Mayo here, we gonna win

This guy gets it
>mayo literally raw eggs and oil and tastes like fermented dicc
>ketchup literally tomato paste and corn syrup and is by far the most childish condiment
Mustard master race til I die

so, who's gonna win?

furries

>Childish condiment
Nigga, unless you're talking about that green Shrek ketchup, you need to stop personifying objects. I ain't coming home to you fucking the vacuum cleaner again.

we're doomed

dang

On a side note yesterday I ate the shittiest, sweetest ketchup ever. Top gourmet my ass

Reminder that furries are on both sides
Weird sex ones on mayo because le cum xD
Edgy Sonic fanfiction writers on ketchup because le blood xD
We're doomed either way
Just pick the one you like more, which is of course mayo

...

Not trying to defend his stupid ass statement. But the reason people say ketchup is "childish" is because it's basically a masking agent and makes whatever you put it on just taste like ketchup. Which is why a bunch of kids put it on everything.

imagine the smell of those arenas, just the mixture of squid, mayonaise and ketchup in Urban locations full of other undersea creatures.

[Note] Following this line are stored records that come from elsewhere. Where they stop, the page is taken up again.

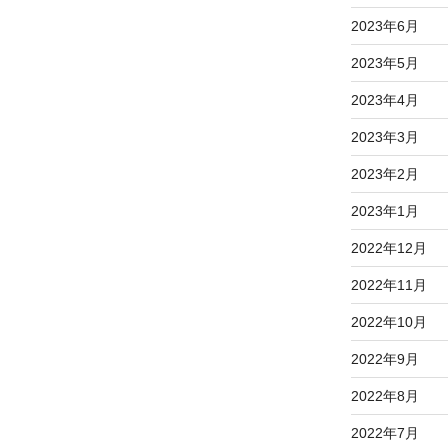
2023年6月
2023年5月
2023年4月
2023年3月
2023年2月
2023年1月
2022年12月
2022年11月
2022年10月
2022年9月
2022年8月
2022年7月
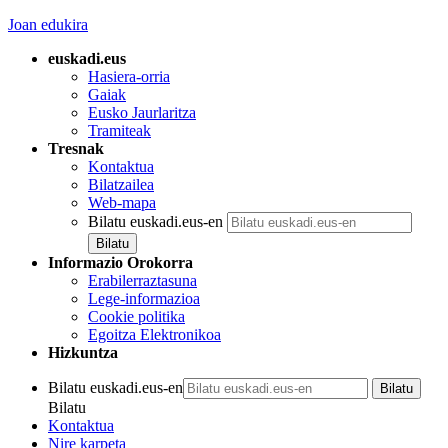
Joan edukira
euskadi.eus
Hasiera-orria
Gaiak
Eusko Jaurlaritza
Tramiteak
Tresnak
Kontaktua
Bilatzailea
Web-mapa
Bilatu euskadi.eus-en
Informazio Orokorra
Erabilerraztasuna
Lege-informazioa
Cookie politika
Egoitza Elektronikoa
Hizkuntza
Bilatu euskadi.eus-en
Bilatu
Kontaktua
Nire karpeta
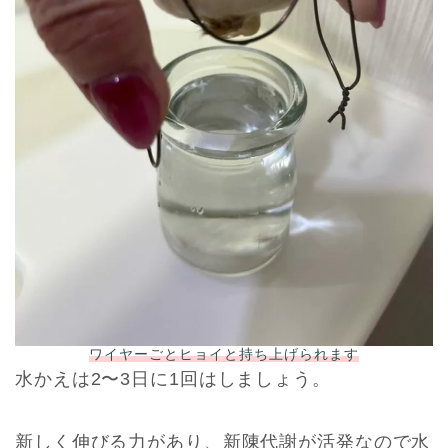
ワイヤーごとヒョイと持ち上げられます
水かえは2〜3日に1回はしましょう。
新しく伸びる力があり、新陳代謝が活発なので水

Sadly I think they're hinting that it's gonna be yellow ink
which makes no fucking sense.
Mayo vs Ketchup would make sense in japan, in america it should have been mustard/ketchup

But predictions?

>America
Ketchup
>Japan
Mayo no doubt they love that shit
>Europe
Mayo

wait so the aus splatfest hasn't started yet?

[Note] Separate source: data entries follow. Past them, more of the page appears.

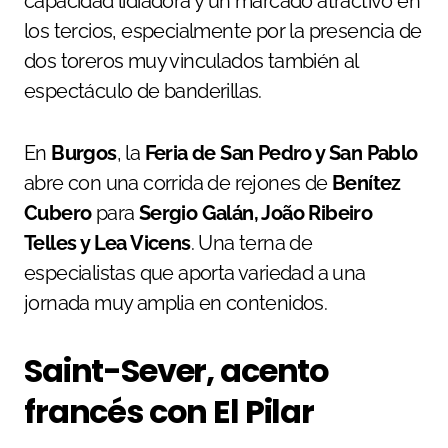
capacidad lidiadora y un marcado atractivo en
los tercios, especialmente por la presencia de
dos toreros muy vinculados también al
espectáculo de banderillas.
En
Burgos
, la
Feria de San Pedro y San Pablo
abre con una corrida de rejones de
Benítez
Cubero
para
Sergio Galán, João Ribeiro
Telles y Lea Vicens
. Una terna de
especialistas que aporta variedad a una
jornada muy amplia en contenidos.
Saint-Sever, acento
francés con El Pilar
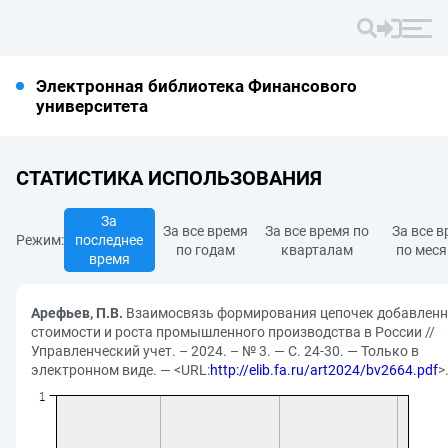
Электронная библиотека Финансового
университета
СТАТИСТИКА ИСПОЛЬЗОВАНИЯ
За
За все время
За все время по
За все 
Режим:
последнее
по годам
кварталам
по мес
время
Арефьев, П.В.
Взаимосвязь формирования цепочек добавлен
стоимости и роста промышленного производства в России //
Управленческий учет. – 2024. – № 3. — С. 24-30. — Только в
электронном виде. — <URL:
http://elib.fa.ru/art2024/bv2664.pdf
>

I've had squid and mayo. It's pretty good

Mayo makes tartar sauce

>make a samdwhich
>little bit of mayo
>decent amount of mustard
>mix it together
Fucking delicious

I don't like ketchup or mayo but I sided with ketchup because I like it on some food

>make a turkey sandwich
>oil, vinegar, olives, onions, lettuce, ect
>add ketchup instead of mayo to appease waifu

Reminder that if you don't prefer Mayo you're not white

I hate mustard and usually mayo but they go great on my cuban subs

How long till it starts?

12 hours

prepare for Sup Forums to become infested with furfags once they win the turf war
5-10 furry threads daily while mods don't do shit

>tfw want to pick Mayo to cover inklings in stuck white ink but hate Pearl and also want to cover inklings in blood and love Marina

Decisions, decisions.

Both sides have furries. Stop trying to slander the mayo side, ketchup kid.

Where did the furries pop up from? Seriously i just turned on my game and they're everywhere.

Boys vs Girls

ketchup furries have the decency to not shove it to other people

because lmao, mayo on their faces look like cum xD so funny let me do that, too!

Spring vs Fall

I don't feel particularly passionate about this Splatfest and as such will not play up my affinity for my side in hopes of bolstering a fun sense of competition.

>ketchupfags unironically believe this

There were like 3-4 casual furry posts, one user provoked them by posting "stop posting furrys", and then every furry and their mother started spamming fur.

ketchup furfags are less cancerous than mayo furfags all because a lame joke about mayo

Goku vs Vegeta

huh

Fucking furries. They need to fuck off back to their corner of the internet.

Those condiments are completely different and thus incomparable. Stupid thread.

>please stop doing that
>does it more frequent
furries are childish, no wonder nobody likes them

nice projection it's a children's game you sick freak

>calling me sick freak
>while there are people making jokes about cum in a children's game having children to see

and you're a perv for even going there

so im a perv for playing this game instead of showing kids lewd drawings? great conclusion you disgusting furfag

just stop talking to me please

Why do they keep giving pearl the worst option

you stupid faggot, don't want to get hit but like to talk shit. don't reply if you don't want to get talked to, retard

calm down bro, it's just a game dude.